Out of scope for the V2-free deploy-hardening I bundle:

  • Multi-region deployment coordination — orchestration of N data-center deploys with operator approval gates per stage.
  • Cert-pinning verification against mobile-app pin manifests.
  • Audit-evidence report generator — auto-export of the deploy audit trail in a reviewer-friendly format.
  • Customer-paid validation matrices — vendor-version certified quirks (e.g. "tested on F5 v15.1 + v17.0 + v17.5"). See cowork/deploy-hardening-ii-prompt.md for the per-vendor edge-case audit + integration test sidecars.

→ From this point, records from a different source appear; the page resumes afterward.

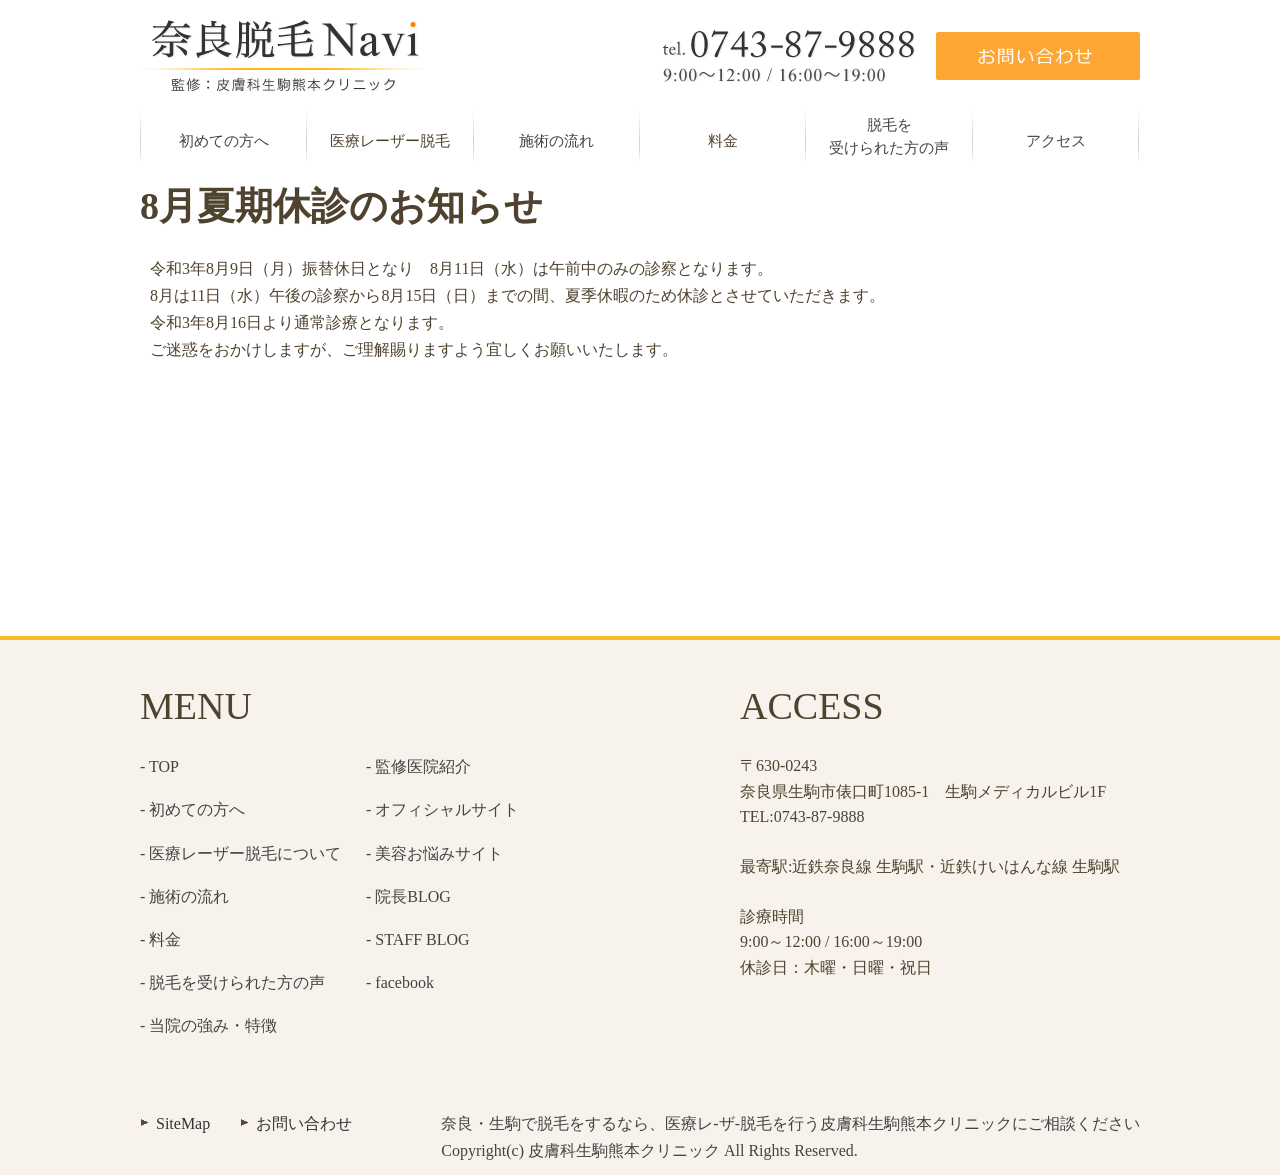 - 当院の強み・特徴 (208, 1025)
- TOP (159, 766)
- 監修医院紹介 (418, 766)
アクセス (1056, 141)
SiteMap (183, 1123)
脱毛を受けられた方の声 (889, 136)
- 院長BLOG (408, 896)
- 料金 (160, 939)
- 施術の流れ (184, 896)
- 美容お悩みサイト (434, 853)
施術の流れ (556, 141)
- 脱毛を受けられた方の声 (232, 982)
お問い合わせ (304, 1123)
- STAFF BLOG (418, 939)
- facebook (400, 982)
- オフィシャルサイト (442, 809)
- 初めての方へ (192, 809)
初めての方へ (224, 141)
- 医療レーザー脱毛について (240, 853) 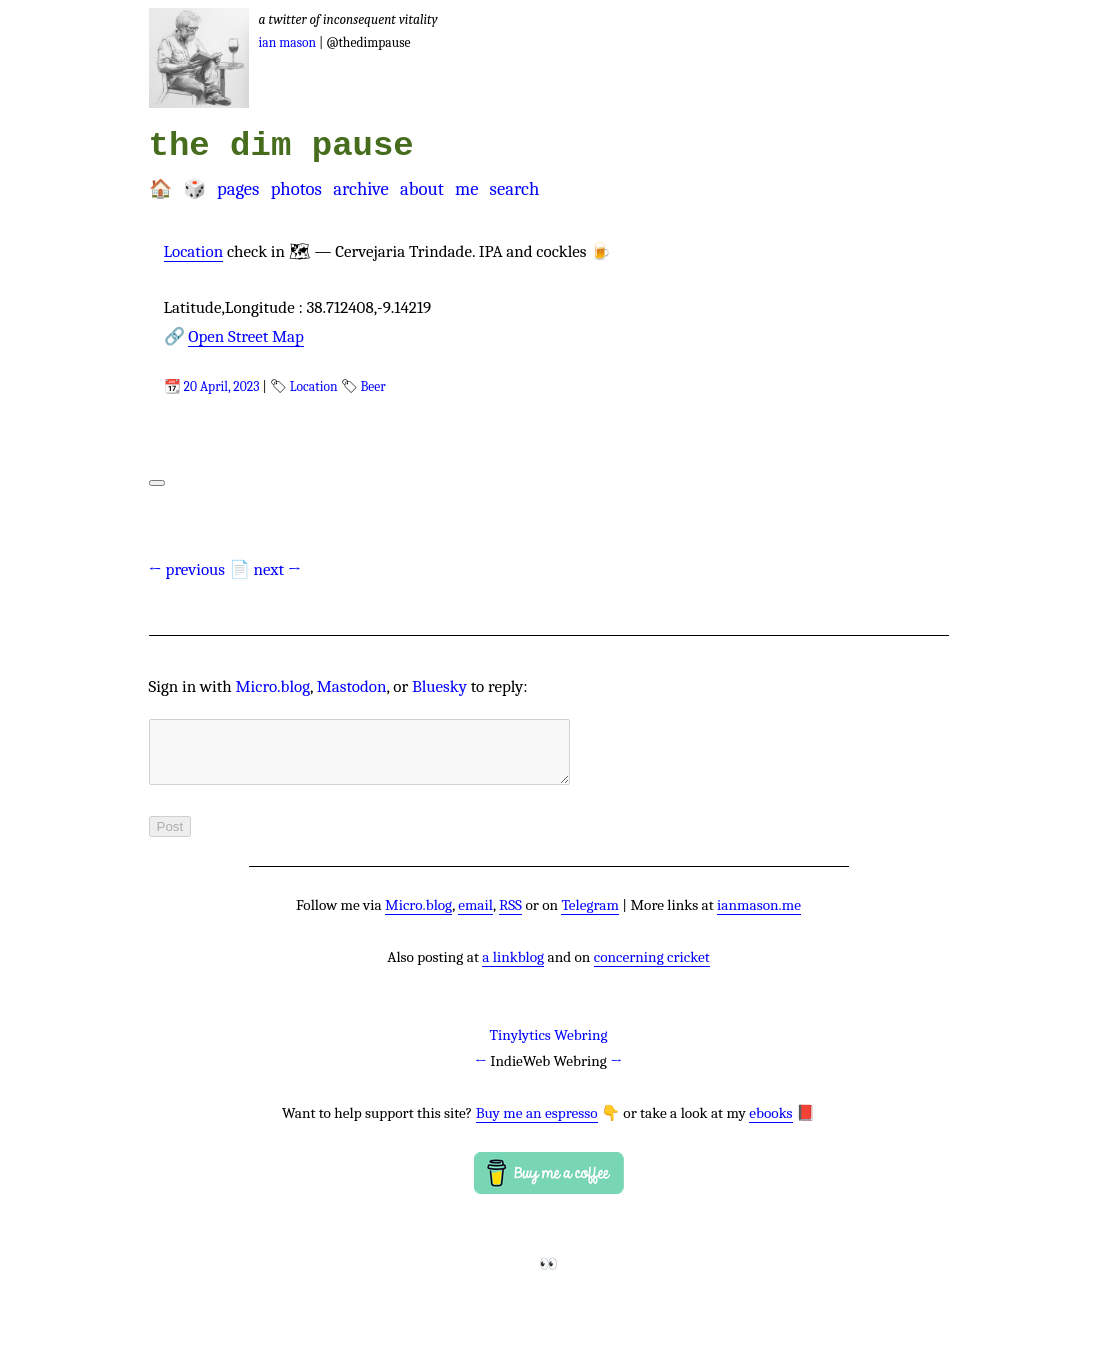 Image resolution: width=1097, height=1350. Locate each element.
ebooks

12. Per-connector quick reference

Paste-able config snippets for the most-used connectors. Full field reference at docs/connectors.md.

NGINX

target_type: nginx
target_config:
  cert_path: /etc/nginx/certs/cert.pem
  chain_path: /etc/nginx/certs/chain.pem
  key_path: /etc/nginx/certs/key.pem
  reload_command: "nginx -s reload"
  validate_command: "nginx -t"
  cert_file_mode: 0644
  key_file_mode: 0640
  post_deploy_verify:
    enabled: true
    endpoint: "nginx.example.com:443"
    timeout: 10s
  backup_retention: 3

HAProxy

target_type: haproxy
target_config:
  pem_path: /etc/haproxy/certs/cert.pem
  reload_command: "systemctl reload haproxy"
  validate_command: "haproxy -c -f /etc/haproxy/haproxy.cfg"
  pem_file_mode: 0600
  post_deploy_verify:
    enabled: true
    endpoint: "haproxy.example.com:443"

Traefik (file watcher; no reload command)

target_type: traefik
target_config:
  cert_dir: /etc/traefik/certs
  cert_file: cert.pem
  key_file: key.pem
  post_deploy_verify:
    enabled: true
    endpoint: "traefik.example.com:443"

See per-connector tests at internal/connector/target/<name>/<name>_atomic_test.go for the full failure-mode matrix each connector handles.